Merujuk pada data Kementerian Kesehatan RI, hingga 18 Oktober 2022 terdapat 206 kasus yang berasal dari 20 provinsi dengan angka kematian sebanyak 99 anak. Sementara itu, kasus 70 anak meninggal dunia akibat gagal ginjal juga ditemukan di Gambia, Afrika Barat, dan dilaporkan berkaitan dengan konsumsi obat yang tercemar etilen glikol dan dietilen glikol yang melampaui batas wajar.
Kemenkes bersama BPOM, Ahli Epidemiologi, IDAI, Farmakolog dan Puslabfor Polri tengah melakukan pemeriksaan laboratorium untuk memastikan penyebab pasti dan faktor risiko yang menyebabkan gangguan ginjal akut di Indonesia.

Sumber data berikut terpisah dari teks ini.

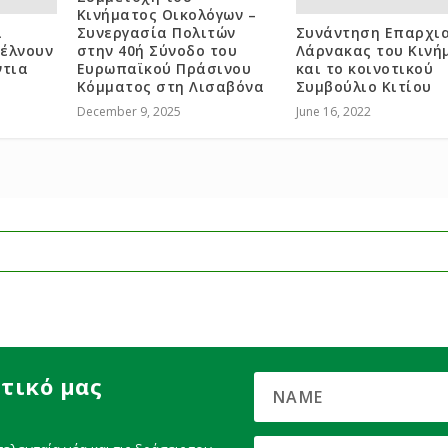
Κινήματος Οικολόγων –
ι
Συνεργασία Πολιτών
Συνάντηση Επαρχι
έλνουν
στην 40ή Σύνοδο του
Λάρνακας του Κινή
ντια
Ευρωπαϊκού Πράσινου
και το κοινοτικού
Κόμματος στη Λισαβόνα
Συμβούλιο Κιτίου
December 9, 2025
June 16, 2022
τικό μας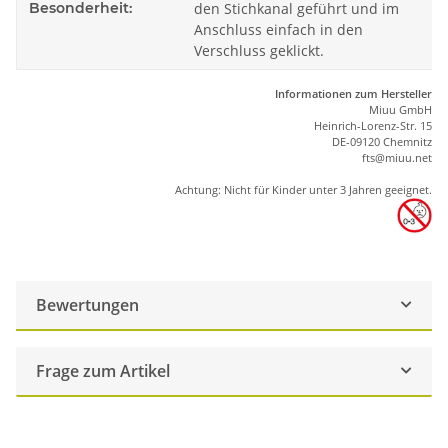
Besonderheit:
den Stichkanal geführt und im
Anschluss einfach in den
Verschluss geklickt.
Informationen zum Hersteller
Miuu GmbH
Heinrich-Lorenz-Str. 15
DE-09120 Chemnitz
ft
s
@m
iu
u.net
Achtung: Nicht für Kinder unter 3 Jahren geeignet.
Bewertungen
Frage zum Artikel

Untuk meningkatkan kewaspadaan dan dalam rangka pencegahan, Kemenkes telah meminta tenaga kesehatan pada fasilitas pelayanan kesehatan untuk tidak meresepkan obat-obatan dalam bentuk cair/sirup. Hal yang sama juga ditujukan kepada seluruh apotek agar tidak menjual obat bebas dan/atau bebas terbatas dalam bentuk cair/sirup sampai hasil penelusuran dan penelitian tuntas.